Unread post by Sam W »

I do think that the more people who raise a fuss, the better the chances of the objections to the reunification being taken seriously. And I'm glad the CASDA referral was helpful, hopefully they're able to offer you some form of support once you contact them.

When it comes to asking for a transfer and lodging a complaint, you'll want to look at the website for the branch of CPS attached to your county to see if you can find a staff list and who is the supervisor of the case workers. Alternatively, if that's proving too convoluted, you could try reaching out to whoever handles the admin for CPS and ask who you should contact if you wanted your case switched to another worker.

Once you're in contact with the appropriate person, you'll want to explain the concerns you and your family have about how this case is currently being handled.

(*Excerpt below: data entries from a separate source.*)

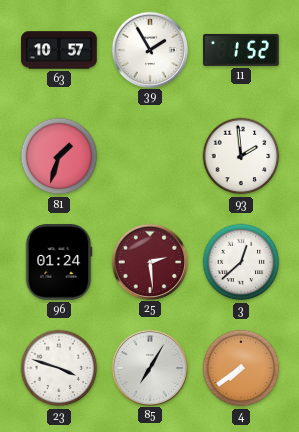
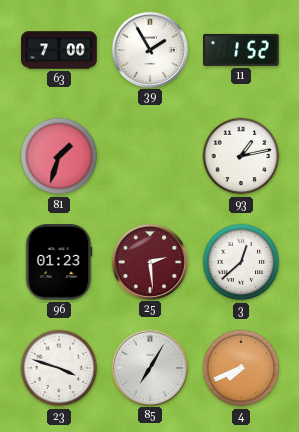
63: 10:57 -> 7:00
93: 1:59 -> 1:13
96: 01:24 -> 01:23
4: 7:39 -> 7:41
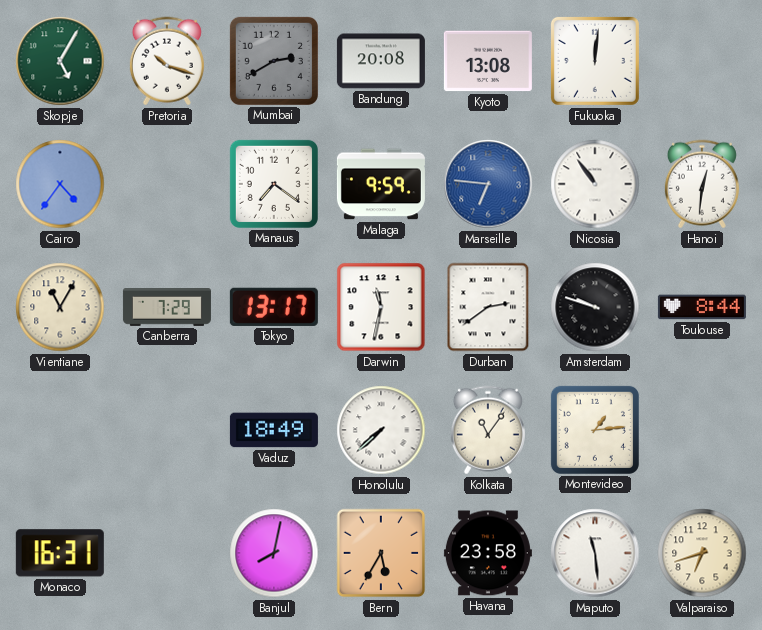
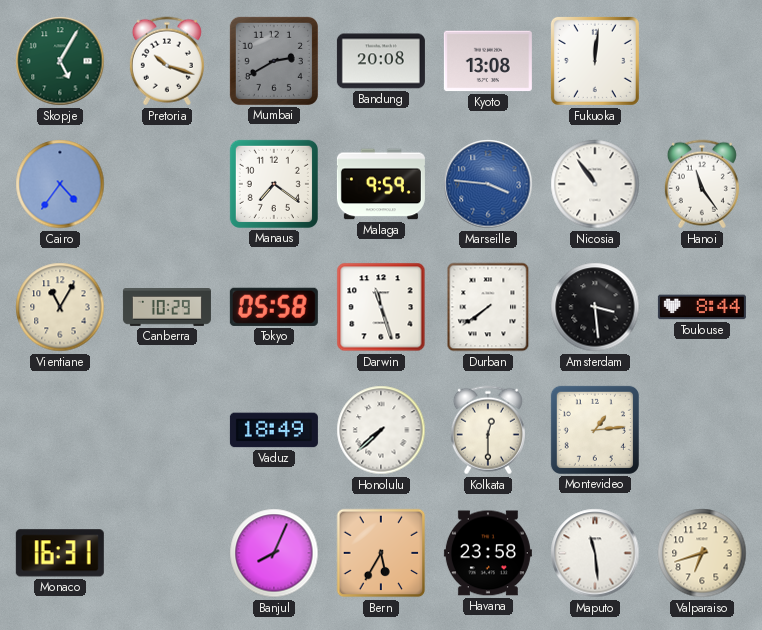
Marseille: 6:46 -> 3:46
Hanoi: 12:31 -> 11:24
Canberra: 7:29 -> 10:29
Tokyo: 13:17 -> 05:58
Darwin: 11:32 -> 11:27
Durban: 2:39 -> 7:39
Amsterdam: 9:48 -> 3:29
Kolkata: 11:06 -> 12:30
Banjul: 8:02 -> 8:04
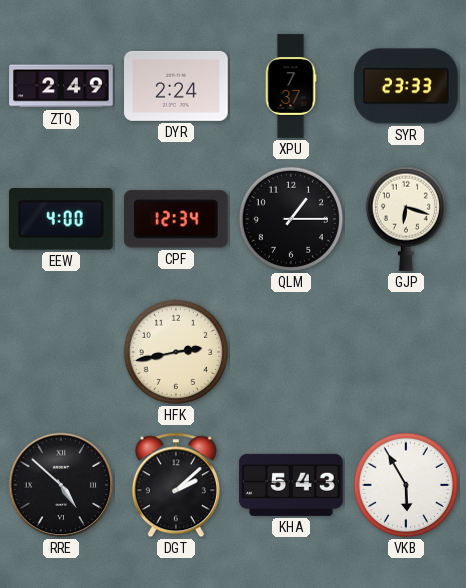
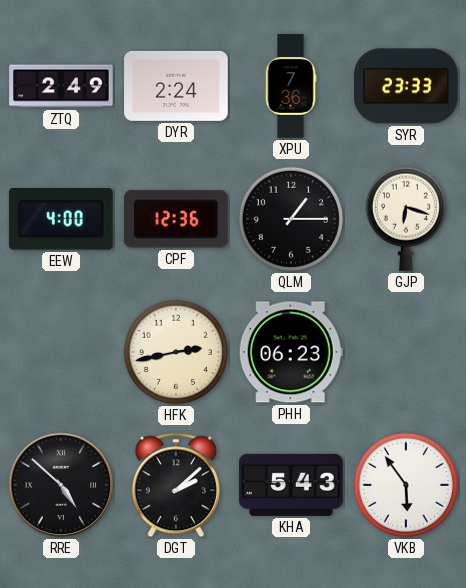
XPU: 7:37 -> 7:36
CPF: 12:34 -> 12:36
PHH: none -> 06:23
VKB: 5:55 -> 5:54
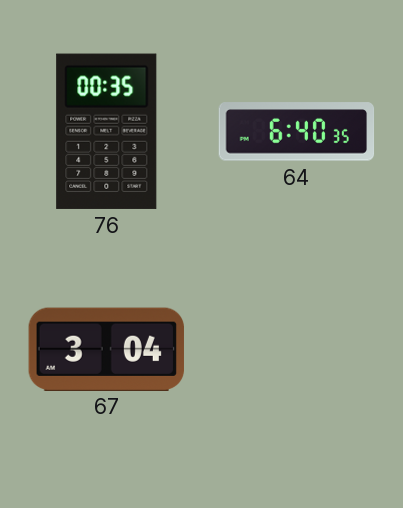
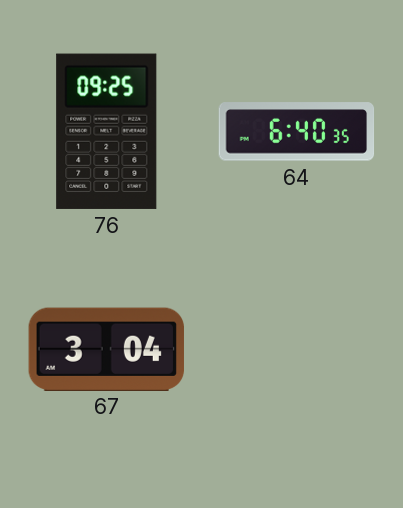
76: 00:35 -> 09:25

You're going to want to do this as dispassionately as possible; you and I know you have every reason to be angry, but as your case worker has demonstrated, you being appropriately freaked out and upset at the prospect of being in an unsafe situation can be read by someone as you being "immature." I'd also ask whether it's standard practice to go straight from living with your foster family to living with you bio family, rather than their being shorter visitations that build up over time.

I'd suggest writing out a list ahead of time of the issues you've mentioned to me, and others that you haven't if they seem relevant. You're looking for instances where your concerns were dismissed or minimized, or if there were instances where your caseworker yelled at you or told you to stop talking about about given incident or concern. If you caseworker has said things to you outright stating she thinks your foster family isn't a good placement for you because they're religious, you'd also want to note that; a caseworker shouldn't be prioritizing their own feelings about faith over your experiences with your family.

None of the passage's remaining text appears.